Records drawn from a dataset:
########

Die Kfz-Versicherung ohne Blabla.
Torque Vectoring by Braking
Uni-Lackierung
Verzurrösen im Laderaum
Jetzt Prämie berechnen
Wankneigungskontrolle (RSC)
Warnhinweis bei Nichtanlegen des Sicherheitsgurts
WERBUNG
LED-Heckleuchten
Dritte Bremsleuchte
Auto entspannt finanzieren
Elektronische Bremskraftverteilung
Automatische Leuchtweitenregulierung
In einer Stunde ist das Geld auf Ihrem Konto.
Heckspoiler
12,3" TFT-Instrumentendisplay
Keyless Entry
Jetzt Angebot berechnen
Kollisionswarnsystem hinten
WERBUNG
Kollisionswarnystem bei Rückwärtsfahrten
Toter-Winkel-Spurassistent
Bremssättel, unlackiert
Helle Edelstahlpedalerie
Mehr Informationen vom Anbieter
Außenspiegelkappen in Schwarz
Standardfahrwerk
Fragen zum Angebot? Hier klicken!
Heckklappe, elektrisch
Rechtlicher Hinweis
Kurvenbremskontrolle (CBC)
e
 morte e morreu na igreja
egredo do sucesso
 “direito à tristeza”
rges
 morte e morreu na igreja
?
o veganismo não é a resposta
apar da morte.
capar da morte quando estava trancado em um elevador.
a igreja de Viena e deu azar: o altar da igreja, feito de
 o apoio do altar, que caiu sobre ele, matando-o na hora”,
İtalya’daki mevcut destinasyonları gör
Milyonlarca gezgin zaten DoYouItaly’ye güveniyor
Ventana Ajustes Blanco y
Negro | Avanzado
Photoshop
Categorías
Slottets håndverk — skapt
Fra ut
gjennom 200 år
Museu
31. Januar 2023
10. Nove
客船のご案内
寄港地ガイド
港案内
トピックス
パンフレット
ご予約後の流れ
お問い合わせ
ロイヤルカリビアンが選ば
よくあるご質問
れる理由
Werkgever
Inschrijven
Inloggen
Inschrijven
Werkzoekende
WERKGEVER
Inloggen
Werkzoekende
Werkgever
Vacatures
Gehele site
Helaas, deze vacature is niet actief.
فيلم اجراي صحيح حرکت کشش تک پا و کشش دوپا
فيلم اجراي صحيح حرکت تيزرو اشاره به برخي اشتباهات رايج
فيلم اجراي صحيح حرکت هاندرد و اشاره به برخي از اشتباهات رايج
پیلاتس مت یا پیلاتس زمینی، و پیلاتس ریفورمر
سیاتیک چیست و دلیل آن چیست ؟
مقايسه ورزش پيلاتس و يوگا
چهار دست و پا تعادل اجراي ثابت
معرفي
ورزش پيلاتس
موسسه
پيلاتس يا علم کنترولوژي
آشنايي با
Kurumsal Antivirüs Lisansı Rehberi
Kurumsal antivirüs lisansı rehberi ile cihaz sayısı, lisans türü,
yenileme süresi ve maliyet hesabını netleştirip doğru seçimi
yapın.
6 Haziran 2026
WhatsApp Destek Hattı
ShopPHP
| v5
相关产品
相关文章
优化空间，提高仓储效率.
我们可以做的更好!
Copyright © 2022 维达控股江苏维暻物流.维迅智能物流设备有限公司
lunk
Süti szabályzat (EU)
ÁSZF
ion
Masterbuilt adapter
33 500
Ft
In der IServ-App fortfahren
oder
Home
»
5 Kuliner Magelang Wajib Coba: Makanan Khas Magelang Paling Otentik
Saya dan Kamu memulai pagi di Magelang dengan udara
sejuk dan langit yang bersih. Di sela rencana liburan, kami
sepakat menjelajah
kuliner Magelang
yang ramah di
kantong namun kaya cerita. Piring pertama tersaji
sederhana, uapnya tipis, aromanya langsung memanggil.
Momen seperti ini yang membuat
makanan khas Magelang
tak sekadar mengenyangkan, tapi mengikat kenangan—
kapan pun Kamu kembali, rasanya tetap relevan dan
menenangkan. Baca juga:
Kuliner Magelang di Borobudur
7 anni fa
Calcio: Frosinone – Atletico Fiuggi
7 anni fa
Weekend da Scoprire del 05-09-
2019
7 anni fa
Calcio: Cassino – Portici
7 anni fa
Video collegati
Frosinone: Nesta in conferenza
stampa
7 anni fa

########

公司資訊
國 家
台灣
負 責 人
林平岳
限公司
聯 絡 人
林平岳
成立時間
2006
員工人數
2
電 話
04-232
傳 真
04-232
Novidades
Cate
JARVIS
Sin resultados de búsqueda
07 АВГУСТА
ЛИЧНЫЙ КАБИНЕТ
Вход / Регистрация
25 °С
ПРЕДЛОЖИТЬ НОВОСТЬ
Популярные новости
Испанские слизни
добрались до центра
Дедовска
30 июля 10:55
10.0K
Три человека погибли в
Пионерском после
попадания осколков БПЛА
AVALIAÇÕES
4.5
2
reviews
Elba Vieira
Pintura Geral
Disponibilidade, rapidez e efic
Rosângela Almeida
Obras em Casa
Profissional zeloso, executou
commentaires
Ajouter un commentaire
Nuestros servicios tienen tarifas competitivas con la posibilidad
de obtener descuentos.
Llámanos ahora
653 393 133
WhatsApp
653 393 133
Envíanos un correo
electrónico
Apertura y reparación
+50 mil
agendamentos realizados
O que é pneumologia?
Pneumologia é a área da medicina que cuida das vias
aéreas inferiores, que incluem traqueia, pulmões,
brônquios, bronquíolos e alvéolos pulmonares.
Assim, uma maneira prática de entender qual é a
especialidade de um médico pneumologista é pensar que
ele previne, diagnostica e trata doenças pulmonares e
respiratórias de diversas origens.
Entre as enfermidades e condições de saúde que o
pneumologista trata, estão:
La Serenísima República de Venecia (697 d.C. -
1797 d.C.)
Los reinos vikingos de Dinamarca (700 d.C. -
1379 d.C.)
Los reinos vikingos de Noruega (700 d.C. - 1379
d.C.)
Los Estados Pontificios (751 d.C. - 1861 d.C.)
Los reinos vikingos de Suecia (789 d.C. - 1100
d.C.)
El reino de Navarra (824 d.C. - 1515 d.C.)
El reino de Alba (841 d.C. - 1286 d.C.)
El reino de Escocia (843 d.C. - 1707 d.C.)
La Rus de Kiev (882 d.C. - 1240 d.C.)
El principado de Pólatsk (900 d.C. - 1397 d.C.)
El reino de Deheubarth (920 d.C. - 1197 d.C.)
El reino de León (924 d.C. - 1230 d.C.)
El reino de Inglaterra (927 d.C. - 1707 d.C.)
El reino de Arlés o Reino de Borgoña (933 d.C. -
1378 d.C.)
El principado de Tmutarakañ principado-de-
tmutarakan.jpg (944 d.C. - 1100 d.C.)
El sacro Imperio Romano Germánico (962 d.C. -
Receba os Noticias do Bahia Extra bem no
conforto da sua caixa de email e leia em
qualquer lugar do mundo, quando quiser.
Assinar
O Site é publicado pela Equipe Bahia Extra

########

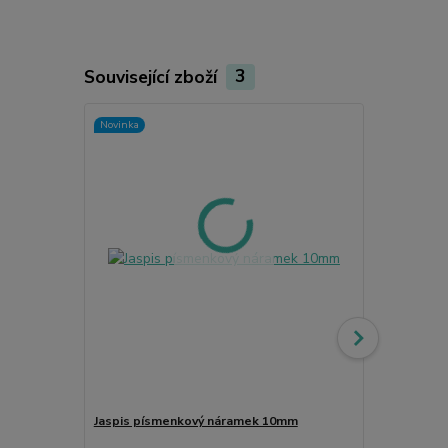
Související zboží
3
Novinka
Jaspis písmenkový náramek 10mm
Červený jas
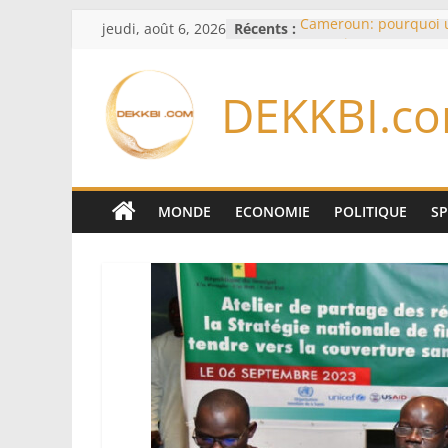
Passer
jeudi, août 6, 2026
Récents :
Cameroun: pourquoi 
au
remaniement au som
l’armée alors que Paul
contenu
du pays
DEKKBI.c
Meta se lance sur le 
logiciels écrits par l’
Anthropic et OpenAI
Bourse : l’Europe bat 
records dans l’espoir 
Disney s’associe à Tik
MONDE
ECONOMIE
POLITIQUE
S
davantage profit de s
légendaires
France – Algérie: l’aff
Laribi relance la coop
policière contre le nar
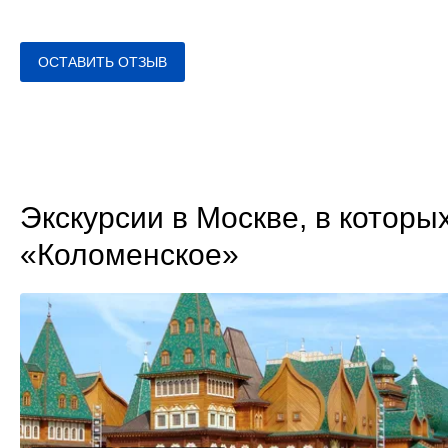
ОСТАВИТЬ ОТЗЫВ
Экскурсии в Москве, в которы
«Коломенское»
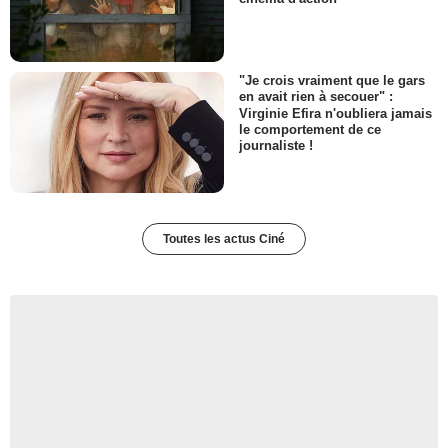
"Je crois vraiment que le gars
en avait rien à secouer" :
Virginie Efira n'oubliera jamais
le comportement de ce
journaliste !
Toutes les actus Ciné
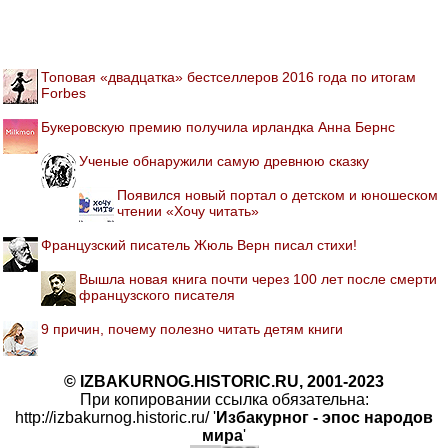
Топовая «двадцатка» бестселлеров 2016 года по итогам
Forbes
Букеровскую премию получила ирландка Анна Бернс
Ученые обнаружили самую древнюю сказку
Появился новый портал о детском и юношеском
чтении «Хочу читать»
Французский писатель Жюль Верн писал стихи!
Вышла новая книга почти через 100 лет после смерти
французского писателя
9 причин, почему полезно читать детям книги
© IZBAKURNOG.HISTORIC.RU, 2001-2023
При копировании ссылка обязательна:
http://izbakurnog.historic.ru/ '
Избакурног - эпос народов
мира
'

########

▶ PROBLEM REQUIREMENTS:
Copy range, inclusive: the line holding "ロイヤルカリビアンが選ば" to the line holding "فيلم اجراي صحيح حرکت تيزرو". Reproduce exactly those lines of the records above and no others.

▶ REPLY TO THE EXERCISE:
ロイヤルカリビアンが選ば
よくあるご質問
れる理由
Werkgever
Inschrijven
Inloggen
Inschrijven
Werkzoekende
WERKGEVER
Inloggen
Werkzoekende
Werkgever
Vacatures
Gehele site
Helaas, deze vacature is niet actief.
فيلم اجراي صحيح حرکت کشش تک پا و کشش دوپا
فيلم اجراي صحيح حرکت تيزرو اشاره به برخي اشتباهات رايج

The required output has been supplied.